The judge agreed with the plaintiffs, citing an email from Palihapitiya to his friend Phil Deutch, in which Palihapitiya wrote, “25% net cash margins, 100% YoY revenue growth — should do $35-40M next year. We bought it for $16M. Yum yum!!!!”
Palihapitiya said in court that the numbers were a joke. “I do not accept his evidence that these figures were all made up as a joke among friends,” the judge ruled, noting that the numbers were closer to company’s actual growth than the numbers given to the board.
In her decision, Conway said the defendants were motivated to buy out their partners because of pressure to give the plaintiffs equity in Xtreme Labs back in 2007. “Amar and Sunny were discontent with their compensation and equity in Xtreme Labs and were looking to increase it,” Conway wrote. “They felt their hard work was not being recognized. They resented some of the controls Ray was trying to impose on them.”
Conway said that Palihapitiya, a long-time friend of Varma and Madra, “knew that the mobile world was about to explode … Chamath’s offer to buy the company was Amar and Sunny’s opportunity to increase their equity and compensation in the business they co-founded and to reap the rewards of their hard work.

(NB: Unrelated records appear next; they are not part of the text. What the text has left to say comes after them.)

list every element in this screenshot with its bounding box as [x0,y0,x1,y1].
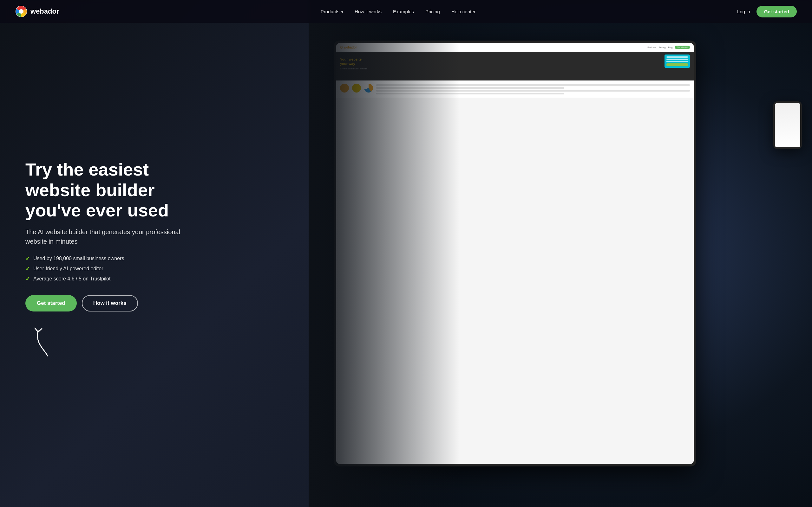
hero-feature-label-2: User-friendly AI-powered editor [33,266,103,272]
tablet-text-line-3 [376,90,690,92]
tablet-popup-line-1 [666,56,688,58]
tablet-icon-1 [340,83,349,93]
navbar: webador Products How it works Examples P… [0,0,812,23]
tablet-hero-title: Your website,your way [340,57,690,66]
tablet-nav-item-2: Pricing [659,46,665,49]
hero-features-list: ✓ Used by 198,000 small business owners … [26,255,197,282]
nav-item-how-it-works[interactable]: How it works [355,9,382,14]
hero-title: Try the easiest website builder you've e… [26,159,197,221]
logo-icon [15,5,27,17]
logo-text: webador [31,7,59,15]
svg-point-1 [19,9,23,14]
tablet-logo: ⬡ webador [340,46,357,49]
nav-right: Log in Get started [737,6,797,17]
tablet-nav-item-3: Blog [668,46,672,49]
hero-feature-label-3: Average score 4.6 / 5 on Trustpilot [33,276,110,282]
tablet-text-line-2 [376,87,564,89]
tablet-device: ⬡ webador Features Pricing Blog Get star… [334,41,696,466]
tablet-nav-item-1: Features [647,46,656,49]
tablet-popup [664,55,690,68]
nav-link-examples[interactable]: Examples [393,9,414,14]
tablet-popup-line-3 [666,61,688,62]
hero-feature-2: ✓ User-friendly AI-powered editor [26,265,197,272]
tablet-text-line-1 [376,84,690,86]
tablet-screen: ⬡ webador Features Pricing Blog Get star… [336,43,694,464]
tablet-nav: Features Pricing Blog [647,46,672,49]
hero-content: Try the easiest website builder you've e… [0,121,197,385]
hero-how-it-works-button[interactable]: How it works [82,295,138,312]
chevron-down-icon [341,9,343,14]
hero-subtitle: The AI website builder that generates yo… [26,227,197,246]
tablet-hero-sub: Create a website in minutes [340,67,690,70]
phone-device [773,101,802,149]
hero-get-started-button[interactable]: Get started [26,295,77,312]
hero-feature-label-1: Used by 198,000 small business owners [33,256,124,262]
tablet-website-header: ⬡ webador Features Pricing Blog Get star… [336,43,694,52]
hero-buttons: Get started How it works [26,295,197,312]
tablet-icon-3 [364,83,373,93]
tablet-content-area [336,80,694,98]
hero-arrow-decoration [29,321,197,360]
hero-feature-1: ✓ Used by 198,000 small business owners [26,255,197,262]
check-icon-2: ✓ [26,265,30,272]
logo-link[interactable]: webador [15,5,59,17]
tablet-cta-button: Get started [675,46,690,49]
tablet-text-line-4 [376,93,564,95]
nav-link-how-it-works[interactable]: How it works [355,9,382,14]
nav-link-products[interactable]: Products [321,9,343,14]
phone-screen [775,103,800,147]
tablet-hero-area: Your website,your way Create a website i… [336,52,694,80]
hero-section: ⬡ webador Features Pricing Blog Get star… [0,0,812,507]
tablet-popup-button [666,63,688,66]
nav-get-started-button[interactable]: Get started [757,6,797,17]
nav-link-pricing[interactable]: Pricing [425,9,440,14]
tablet-popup-line-2 [666,59,688,60]
tablet-icon-2 [352,83,361,93]
nav-item-pricing[interactable]: Pricing [425,9,440,14]
nav-item-products[interactable]: Products [321,9,343,14]
arrow-svg [29,321,60,359]
tablet-text-block [376,84,690,95]
hero-feature-3: ✓ Average score 4.6 / 5 on Trustpilot [26,275,197,282]
hero-device-scene: ⬡ webador Features Pricing Blog Get star… [309,0,812,507]
nav-item-examples[interactable]: Examples [393,9,414,14]
nav-links: Products How it works Examples Pricing H… [321,9,476,14]
nav-link-help-center[interactable]: Help center [451,9,476,14]
check-icon-3: ✓ [26,275,30,282]
nav-item-help-center[interactable]: Help center [451,9,476,14]
check-icon-1: ✓ [26,255,30,262]
login-link[interactable]: Log in [737,9,750,14]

The judge found that Varma and Madra set up an investment fund called the Extreme Venture Partners Annex Fund and led other companies to believe it was a part of EVP, despite never telling the plaintiffs that the fund existed. She also found that they were in violation of their shareholder agreements, which barred them from setting up a second fund without the consent of the plaintiffs.
“I do not accept Amar and Sunny’s version of events. The documentary evidence shows that the parties were planning to establish additional funds under the Extreme Venture Partners brand,” reads the decision.